Exercise directions: Of all the lines in the entries below, give again exactly those starting at the line containing "Penggunaan label dan sertifikasi halal tidak" and ending at the line containing "dengan mengikuti aturan", both ends included, and no others.

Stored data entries
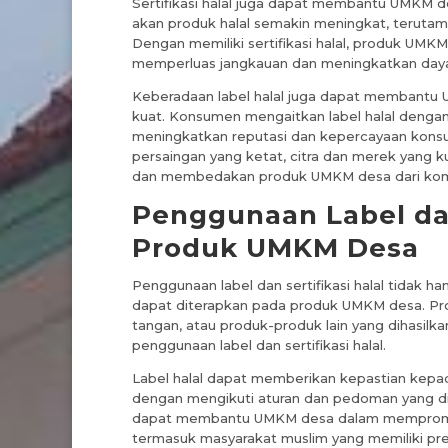
Sertifikasi halal juga dapat membantu UMKM d
akan produk halal semakin meningkat, terutam
Dengan memiliki sertifikasi halal, produk UMK
memperluas jangkauan dan meningkatkan daya s
Keberadaan label halal juga dapat membant
kuat. Konsumen mengaitkan label halal dengan 
meningkatkan reputasi dan kepercayaan kon
persaingan yang ketat, citra dan merek yang 
dan membedakan produk UMKM desa dari kom
Penggunaan Label dan
Produk UMKM Desa
Penggunaan label dan sertifikasi halal tidak ha
dapat diterapkan pada produk UMKM desa. Pro
tangan, atau produk-produk lain yang dihasi
penggunaan label dan sertifikasi halal.
Label halal dapat memberikan kepastian kepa
dengan mengikuti aturan dan pedoman yang diteta
dapat membantu UMKM desa dalam mempromosi
termasuk masyarakat muslim yang memiliki pref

Result of the task:
Penggunaan label dan sertifikasi halal tidak ha
dapat diterapkan pada produk UMKM desa. Pro
tangan, atau produk-produk lain yang dihasi
penggunaan label dan sertifikasi halal.
Label halal dapat memberikan kepastian kepa
dengan mengikuti aturan dan pedoman yang diteta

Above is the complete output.